Friday, May 12, 2006

Serendipity, and Icon and an Answered Question


So I think I wrote about having to move out of my office by the end of this week, and I wrote about my new class in Gradual School being Early Church History. I am reading a book called Reading Scripture with the Church Fathers by Christopher Hall. In it he talks about the influence of the "Church Mothers" or the women in the early church who don't have a designation, but nonetheless were equally as influential to the men of the era.
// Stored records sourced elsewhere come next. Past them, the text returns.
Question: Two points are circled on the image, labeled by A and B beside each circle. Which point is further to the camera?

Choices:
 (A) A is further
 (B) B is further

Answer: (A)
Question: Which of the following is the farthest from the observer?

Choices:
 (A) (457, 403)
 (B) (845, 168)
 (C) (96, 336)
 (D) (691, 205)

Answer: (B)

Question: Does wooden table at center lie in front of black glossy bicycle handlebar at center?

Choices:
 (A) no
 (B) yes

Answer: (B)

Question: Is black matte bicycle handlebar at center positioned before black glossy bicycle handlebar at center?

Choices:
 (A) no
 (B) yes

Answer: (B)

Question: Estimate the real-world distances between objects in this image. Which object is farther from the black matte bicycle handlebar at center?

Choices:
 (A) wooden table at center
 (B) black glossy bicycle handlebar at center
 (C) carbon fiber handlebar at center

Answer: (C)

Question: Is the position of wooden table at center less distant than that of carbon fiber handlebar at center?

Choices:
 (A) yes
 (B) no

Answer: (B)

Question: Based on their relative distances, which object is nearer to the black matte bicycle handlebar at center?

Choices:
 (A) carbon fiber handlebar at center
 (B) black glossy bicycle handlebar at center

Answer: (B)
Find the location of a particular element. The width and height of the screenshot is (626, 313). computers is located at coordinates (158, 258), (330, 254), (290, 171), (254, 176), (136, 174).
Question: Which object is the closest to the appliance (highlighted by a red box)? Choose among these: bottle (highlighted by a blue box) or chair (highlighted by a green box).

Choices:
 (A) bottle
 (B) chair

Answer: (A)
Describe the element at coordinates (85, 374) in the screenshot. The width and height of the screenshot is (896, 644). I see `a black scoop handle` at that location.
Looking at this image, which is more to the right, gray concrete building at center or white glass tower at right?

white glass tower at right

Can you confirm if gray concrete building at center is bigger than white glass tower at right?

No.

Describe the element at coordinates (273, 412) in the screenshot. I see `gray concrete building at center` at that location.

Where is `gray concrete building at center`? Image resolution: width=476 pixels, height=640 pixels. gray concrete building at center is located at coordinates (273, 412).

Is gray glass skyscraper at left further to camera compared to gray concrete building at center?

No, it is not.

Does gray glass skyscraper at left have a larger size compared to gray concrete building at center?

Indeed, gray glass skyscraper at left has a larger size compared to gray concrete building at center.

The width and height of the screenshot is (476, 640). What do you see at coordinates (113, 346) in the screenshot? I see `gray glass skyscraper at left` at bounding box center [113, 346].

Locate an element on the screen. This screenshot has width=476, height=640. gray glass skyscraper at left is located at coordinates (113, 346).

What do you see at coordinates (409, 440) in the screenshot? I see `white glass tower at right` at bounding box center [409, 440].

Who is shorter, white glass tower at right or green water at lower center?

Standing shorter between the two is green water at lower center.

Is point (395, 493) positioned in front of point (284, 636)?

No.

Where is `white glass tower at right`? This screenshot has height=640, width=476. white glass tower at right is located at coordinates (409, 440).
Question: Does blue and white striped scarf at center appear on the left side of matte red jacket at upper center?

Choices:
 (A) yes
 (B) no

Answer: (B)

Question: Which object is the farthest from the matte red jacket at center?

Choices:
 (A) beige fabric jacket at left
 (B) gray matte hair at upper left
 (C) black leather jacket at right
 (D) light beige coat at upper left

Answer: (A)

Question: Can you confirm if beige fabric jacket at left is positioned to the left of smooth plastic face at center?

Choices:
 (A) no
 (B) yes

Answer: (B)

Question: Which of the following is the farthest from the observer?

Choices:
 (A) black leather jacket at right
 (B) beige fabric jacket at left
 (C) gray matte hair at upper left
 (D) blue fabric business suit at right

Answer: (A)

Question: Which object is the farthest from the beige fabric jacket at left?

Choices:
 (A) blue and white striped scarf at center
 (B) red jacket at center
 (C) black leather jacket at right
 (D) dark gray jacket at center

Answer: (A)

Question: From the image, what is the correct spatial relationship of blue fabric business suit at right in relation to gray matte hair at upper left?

Some were even more influential, by the addmition of their male counterparts.

Anyway, just the day after I read about Macrina, the sister of Basil the Great and Gregory of Nyssa and how influential she was to them I happened to be taking down the Icon of the Greek fathers from the wall of my office which has Basil and Gregory and Gregory of Nazianzus and another figure, that I had always assumed was a woman, because the three men are dressed alike in Greek Vestments, and the fourth figure has a soft face and is dressed softly and is veiled. On the back of the icon there is a paper that states who is in the picture. The paper says that the fourth person is St. Proccuratus? And that the original image comes from the wall of a Church in Turkey and is from the 7th or 8th Century.

After reading Christopher Hall, I am going to take a big leap of faith here and say that the original painter knew that he (or she) was representing Macrina, The fourth of the influential members of the Greek "fathers" and over the centuries that little known fact was simply misplaced. When the icon maker decided to use the image on the icon, he (probably a man) knew the identity of the "fathers" and assumed that the fourth person was a student of theirs and so gave "him" a name with a question mark? Because of the uncertainty.

It would be interesting to find out if my guess is correct and my icon is really of the Greek Fathers and Macrina. I can't wait to take it to School with me next weekend and show it to my professor and see what he thinks.